Once you have selected your grids and
point value method, click ‘OK’ to generate the Mahalanobis distance
grid. When the computations are complete, the grid will be added to the
view and you may then use it for any further classification or analyses.

In this example, we also elected to
generate tables of our Mean Value vector and Covariance matrix so both
of these tables will open along with the report. The values in both
tables are in the order that the original grids were entered, so here
the first value in the mean vector is the Elevation mean and the second
value is the Slope mean. The rows in the covariance table reflect the
variables in the same order as the fields, so again Elevation is in the
first row and column, and Slope is in the second row and column.
The
Report Window:
You will also see a report detailing
several things that may be of interest. It begins with information on
the name and hard drive location of your Mahalanobis grid and the order
of the independent data grids as they were included. If any output
matrices were saved, the report will also include them and show where on
the hard drive they were saved. Finally, the report will allow you to
check if the matrix calculations worked correctly.
Recall that the Mahalanobis equation does
not use the Covariance matrix directly, but rather the inverse of that
matrix:

Therefore this extension must generate
the inverse of the matrix before calculating the Mahalanobis distances.

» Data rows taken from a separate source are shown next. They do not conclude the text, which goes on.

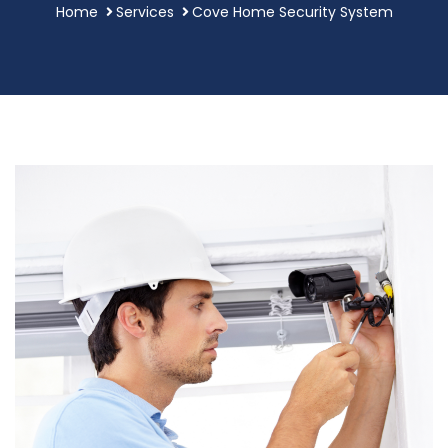
Home
Services
Cove Home Security System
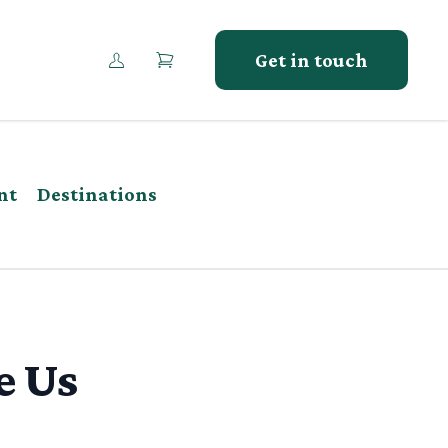
Get in touch
nt
Destinations
e Us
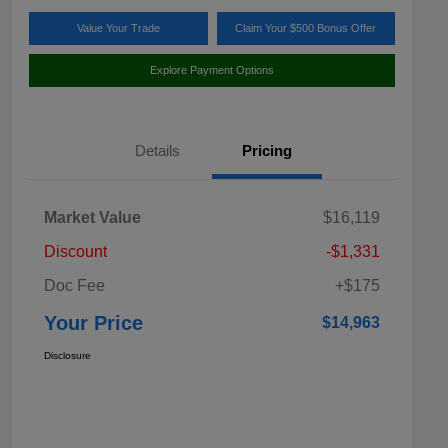
Value Your Trade
Claim Your $500 Bonus Offer
Explore Payment Options
Details
Pricing
Market Value
$16,119
Discount
-$1,331
Doc Fee
+$175
Your Price
$14,963
Disclosure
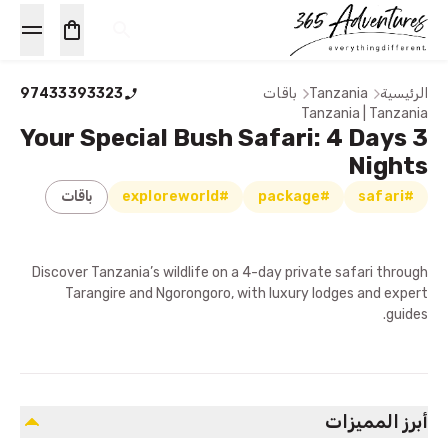
97433393323
باقات
Tanzania
الرئيسية
Tanzania | Tanzania
Your Special Bush Safari: 4 Days 3
Nights
باقات
#exploreworld
#package
#safari
Discover Tanzania’s wildlife on a 4-day private safari through
Tarangire and Ngorongoro, with luxury lodges and expert
guides.
أبرز المميزات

This extension uses the Lower/Upper Decomposition method of matrix
inversion as described by
Press et al. (2002).
Matrix inversion can be computationally
complicated and many sources recommend checking the accuracy of the
process before relying on it. The output report helps you to check that
accuracy by multiplying the Covariance matrix by the Inverse covariance
matrix, which should produce the Identity matrix (all 0’s except for 1’s
down the diagonal):

The multiplied matrix appears near the
bottom of the report. Do not worry about negative 0 values; these are
due to rounding issues in the computer which are an inherent problem
with 32-bit operating systems. These “0” values typically have non-zero
values at the 10th or greater decimal place and sometimes these values
are very slightly lower than 0, forcing a “-0” value instead of a “0”

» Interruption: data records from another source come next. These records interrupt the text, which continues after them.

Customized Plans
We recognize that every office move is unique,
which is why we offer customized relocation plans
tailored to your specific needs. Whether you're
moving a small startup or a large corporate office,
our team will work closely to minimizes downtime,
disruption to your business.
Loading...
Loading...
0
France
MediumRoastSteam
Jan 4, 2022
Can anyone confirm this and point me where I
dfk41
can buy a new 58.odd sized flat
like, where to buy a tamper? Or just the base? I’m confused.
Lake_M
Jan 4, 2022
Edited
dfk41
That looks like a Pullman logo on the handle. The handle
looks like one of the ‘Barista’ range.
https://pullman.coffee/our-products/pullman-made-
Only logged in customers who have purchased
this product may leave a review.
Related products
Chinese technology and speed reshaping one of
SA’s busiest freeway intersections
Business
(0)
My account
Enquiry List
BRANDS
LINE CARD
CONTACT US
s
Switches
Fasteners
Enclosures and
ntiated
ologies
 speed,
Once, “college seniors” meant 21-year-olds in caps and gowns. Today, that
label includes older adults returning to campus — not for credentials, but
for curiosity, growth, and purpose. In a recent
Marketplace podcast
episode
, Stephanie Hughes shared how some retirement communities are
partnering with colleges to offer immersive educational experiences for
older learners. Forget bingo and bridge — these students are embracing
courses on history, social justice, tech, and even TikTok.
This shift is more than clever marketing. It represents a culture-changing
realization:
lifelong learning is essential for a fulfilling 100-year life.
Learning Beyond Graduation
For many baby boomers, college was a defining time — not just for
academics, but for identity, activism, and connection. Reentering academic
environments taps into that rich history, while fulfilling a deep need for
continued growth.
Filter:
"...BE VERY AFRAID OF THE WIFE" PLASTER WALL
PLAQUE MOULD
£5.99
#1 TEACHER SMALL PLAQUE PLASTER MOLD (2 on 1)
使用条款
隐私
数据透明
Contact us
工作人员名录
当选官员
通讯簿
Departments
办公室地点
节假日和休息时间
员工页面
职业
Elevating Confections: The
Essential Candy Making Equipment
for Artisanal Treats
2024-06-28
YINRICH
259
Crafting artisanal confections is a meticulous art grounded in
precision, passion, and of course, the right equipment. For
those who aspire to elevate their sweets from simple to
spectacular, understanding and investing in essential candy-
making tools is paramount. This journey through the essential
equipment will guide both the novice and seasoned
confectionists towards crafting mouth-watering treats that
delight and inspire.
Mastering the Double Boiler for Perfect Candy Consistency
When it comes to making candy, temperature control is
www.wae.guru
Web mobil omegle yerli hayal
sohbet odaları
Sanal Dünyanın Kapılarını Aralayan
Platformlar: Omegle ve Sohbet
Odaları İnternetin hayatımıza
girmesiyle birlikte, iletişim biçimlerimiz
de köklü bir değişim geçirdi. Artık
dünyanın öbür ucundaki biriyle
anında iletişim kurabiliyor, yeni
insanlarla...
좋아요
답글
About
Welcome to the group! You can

value. Such matrices are still sufficiently close to perfect Identity
matrices to demonstrate that the matrix inversion was successful.
Using
Categorical Grids:
Categorical data do not lend themselves
directly to Mahalanobis analysis. Mahalanobis values reflect how similar
some set of values is to some ideal vector of values, and this ideal
vector is generally assumed to be composed of the means of the variables
involved. It is difficult to find the “mean” of a set of categories, and
therefore they are not appropriate for Mahalanobis analysis.
However, there are aspects of categorical
datasets that can be used to generate Mahalanobis distances. Clark et
al. (1993) derived a numeric diversity grid from their categorical grid,
where each cell value reflected the number of categories within a
particular neighborhood around that cell. These data don't exactly
follow a continuous distribution, but they are still reasonable as a
Mahalanobis independent variable. You can generate this kind of grid
using the Neighborhood Statistics function in Spatial Analyst. Generate
the statistic named "Variety", which will only be available if you have
an integer input grid (which is true of categorical grids).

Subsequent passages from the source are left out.